Kilbourne and a team of missionaries arrived in China in 1925, which appeared to be a very inopportune time. The country was in the midst of a civil uprising and missionaries were fleeing the country. In No Guarantee but God, Edward and Esther Erny show the way in which Kilbourne and his team were regarded by the fleeing missionaries.

"A veteran missionary, speaking to some 20 Christian workers who were housed temporarily in a YMCA washroom, expressed what many were thinking. ‘The Oriental Missionary Society starting a work in China at a time like this?’ he exclaimed. ‘You must be fools.’ Ironically, it was this same missionary whose home was rented by the OMS, making it the first headquarters for the work in China," (Page 59).

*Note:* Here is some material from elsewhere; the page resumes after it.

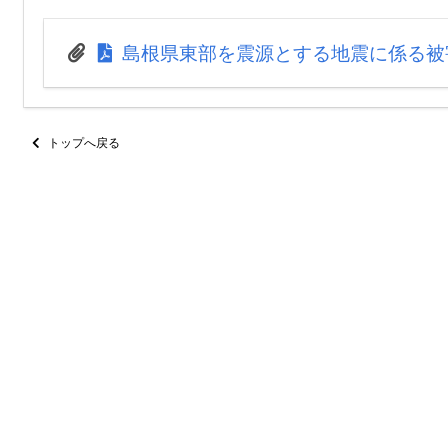
島根県東部を震源とする地震に係る被害状
トップへ戻る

The tumultuous atmosphere in China left many eager to hear the Gospel. While in China, Kilbourne met Andrew Gih, whom he taught about a victorious life in the spirit. He also witnessed his conversion to Christ. Gih went on to become one of the most effective evangelists to ever come from Asia.

==Death==
Kilbourne continued his work until he died on April 13, 1928 at the age of 63, of a cerebral hemorrhage. More than 2,000 people attended a memorial service in Japan upon hearing the news of his death. Kilbourne’s legacy lives on in the work of OMS today. Kilbourne lived his life by these words, "Every soul it is my joy to lead to Christ, I see as a potential Christian worker. I pray and labor for them until I see God’s full will accomplished in their lives," (Page 53).